The date 21.02.2012 reads the same forwards and backwords (such numbers are called palindromes). Are there any more palindrome dates in the twenty first centuary?

Do there exist three natural numbers such that neither of them divide each other, but each number divides the product of the other two?

Find all the solutions of the puzzle and prove there are no others. Different letters denote different digits, while the same letters correspond to the same digits. \[M+MEEE=BOOO.\]

Place coins on a \(6\times 6\) chequered board (one coin on one square), so that all the horizontal lines contain different number of coins, and all vertical lines contain the same number of coins.

Is it possible to arrange some group of distinct numbers in a circle so that each number equals the sum of its neighbours?

A big square was cut into smaller squares. Sebastian used all the pieces and constructed two squares with different side lengths by glueing the pieces together. Show an example of how he could do that.
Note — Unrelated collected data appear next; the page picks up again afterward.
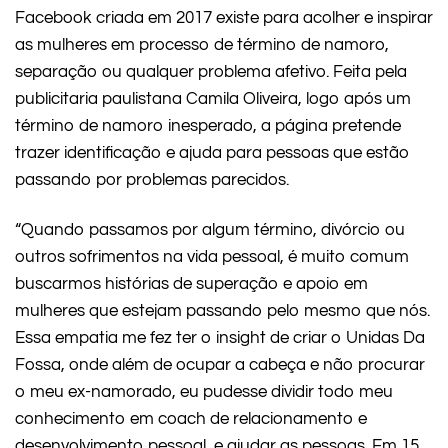
Facebook criada em 2017 existe para acolher e inspirar
as mulheres em processo de término de namoro,
separação ou qualquer problema afetivo. Feita pela
publicitaria paulistana Camila Oliveira, logo após um
término de namoro inesperado, a página pretende
trazer identificação e ajuda para pessoas que estão
passando por problemas parecidos.
“Quando passamos por algum término, divórcio ou
outros sofrimentos na vida pessoal, é muito comum
buscarmos histórias de superação e apoio em
mulheres que estejam passando pelo mesmo que nós.
Essa empatia me fez ter o insight de criar o Unidas Da
Fossa, onde além de ocupar a cabeça e não procurar
o meu ex-namorado, eu pudesse dividir todo meu
conhecimento em coach de relacionamento e
desenvolvimento pessoal, e ajudar as pessoas. Em 15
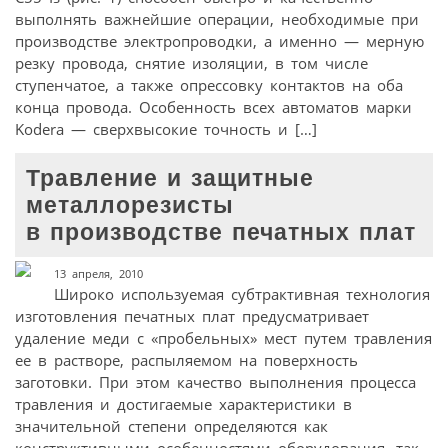
выполнять важнейшие операции, необходимые при
производстве электропроводки, а именно — мерную
резку провода, снятие изоляции, в том числе
ступенчатое, а также опрессовку контактов на оба
конца провода. Особенность всех автоматов марки
Kodera — сверхвысокие точность и […]
Травление и защитные
металлорезисты
в производстве печатных плат
13 апреля, 2010
Широко используемая субтрактивная технология
изготовления печатных плат предусматривает
удаление меди с «пробельных» мест путем травления
ее в растворе, распыляемом на поверхность
заготовки. При этом качество выполнения процесса
травления и достигаемые характеристики в
значительной степени определяются как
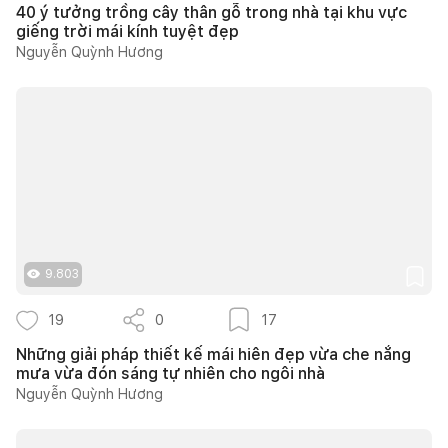
40 ý tưởng trồng cây thân gỗ trong nhà tại khu vực
giếng trời mái kính tuyệt đẹp
Nguyễn Quỳnh Hương
9.803
19
0
17
Những giải pháp thiết kế mái hiên đẹp vừa che nắng
mưa vừa đón sáng tự nhiên cho ngôi nhà
Nguyễn Quỳnh Hương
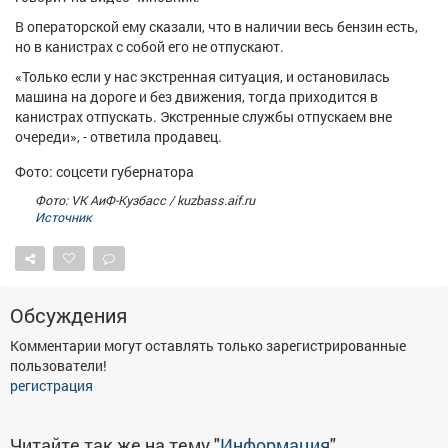
Афиша
Обучение
Проекты
В операторской ему сказали, что в наличии весь бензин есть,
но в канистрах с собой его не отпускают.
«Только если у нас экстренная ситуация, и остановилась
машина на дороге и без движения, тогда приходится в
канистрах отпускать. Экстренные службы отпускаем вне
Товары
Поздравления
Погода
очереди», - ответила продавец.
Фото: соцсети губернатора
Фото: VK АиФ-Кузбасс / kuzbass.aif.ru
Источник
ТВ программа
Я - пенсионер
Обсуждения
Комментарии могут оставлять только зарегистрированные
пользователи!
регистрация
Читайте так же на тему "
Информация
"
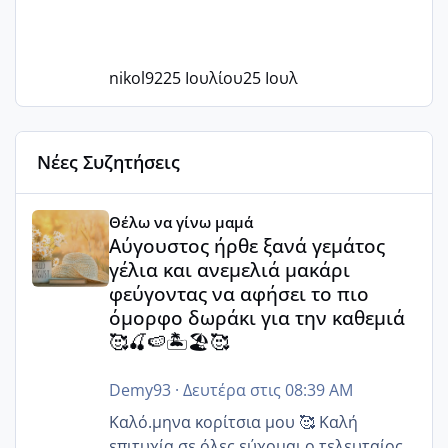
nikol92
25 Ιουλίου
25 Ιουλ
Νέες Συζητήσεις
Αύγουστος ήρθε ξανά γεμάτος γέλια και ανεμελιά μακάρι 
Θέλω να γίνω μαμά
Αύγουστος ήρθε ξανά γεμάτος
γέλια και ανεμελιά μακάρι
φεύγοντας να αφήσει το πιο
όμορφο δωράκι για την καθεμιά
🥰🍒🍉🏝️🏖️🥰
Demy93
·
Δευτέρα στις 08:39 AM
Καλό.μηνα κορίτσια μου 🥰 Καλή
επιτυχία σε όλες,εύχομαι ο τελευταίος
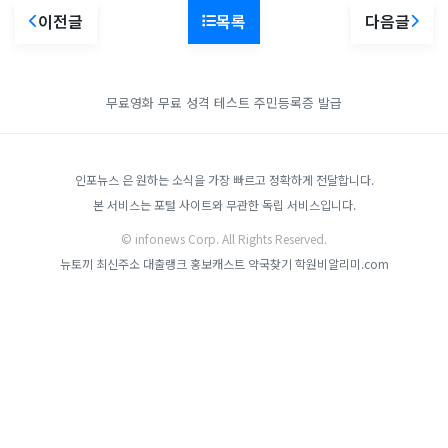
이전글
목록
다음글
무료영화
무료 성격 테스트
주민등록증 발급
인포뉴스 은 원하는 소식을 가장 빠르고 정확하게 전달합니다.
본 서비스는 포털 사이트와 무관한 독립 서비스입니다.
© infonews Corp. All Rights Reserved.
뉴토끼 최신주소
대출랭크
홍보캐스트
약국찾기
학원비알리미.com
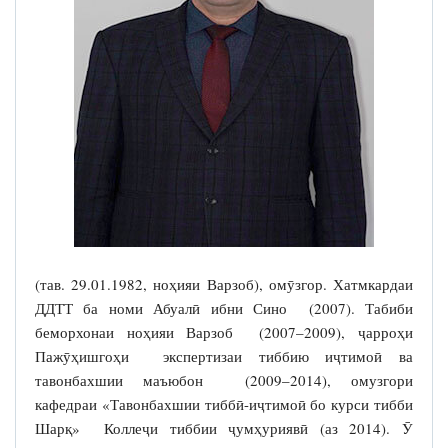
(тав. 29.01.1982, ноҳияи Варзоб), омӯзгор. Хатмкардаи
ДДТТ ба номи Абуалӣ ибни Сино (2007). Табиби
беморхонаи ноҳияи Варзоб (2007–2009), ҷарроҳи
Пажӯҳишгоҳи экспертизаи тиббию иҷтимоӣ ва
тавонбахшии маъюбон (2009–2014), омузгори
кафедраи «Тавонбахшии тиббӣ-иҷтимоӣ бо курси тибби
Шарқ» Коллеҷи тиббии ҷумҳуриявӣ (аз 2014). Ӯ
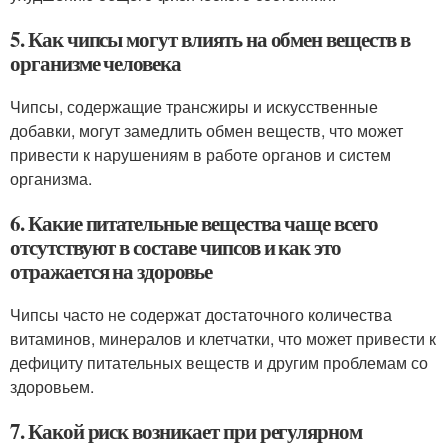
5. Как чипсы могут влиять на обмен веществ в
организме человека
Чипсы, содержащие трансжиры и искусственные
добавки, могут замедлить обмен веществ, что может
привести к нарушениям в работе органов и систем
организма.
6. Какие питательные вещества чаще всего
отсутствуют в составе чипсов и как это
отражается на здоровье
Чипсы часто не содержат достаточного количества
витаминов, минералов и клетчатки, что может привести к
дефициту питательных веществ и другим проблемам со
здоровьем.
7. Какой риск возникает при регулярном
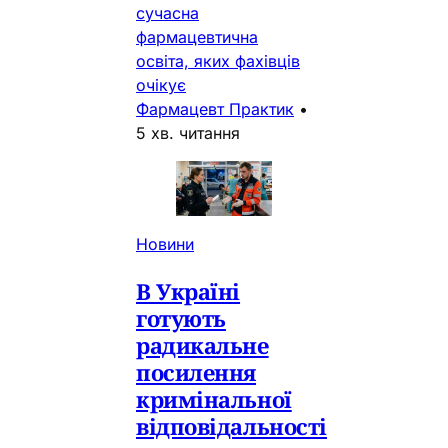
сучасна
фармацевтична
освіта, яких фахівців
очікує
Фармацевт Практик
•
5 хв. читання
Новини
В Україні
готують
радикальне
посилення
кримінальної
відповідальності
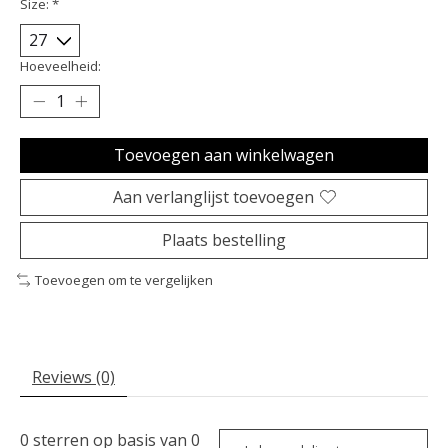
Size:
*
Hoeveelheid:
Toevoegen aan winkelwagen
Aan verlanglijst toevoegen
Plaats bestelling
Toevoegen om te vergelijken
Reviews (0)
0
sterren op basis van
0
Sarah is writing down natural numbers starting from 2. She notices that each time she writes the next number the sum of all written numbers is less than their product. She believes she can find such 57 natural numbers (not necessarily different from each other) that their sum will be greater than their product. Do you think it is possible?

(a) Can you find a set of distinct numbers which can be arranged in a circle in such a way that each number equals the product of its neighbours?

(b) Is it true that each solution of Example 1 is determined by the values of two neighbouring numbers?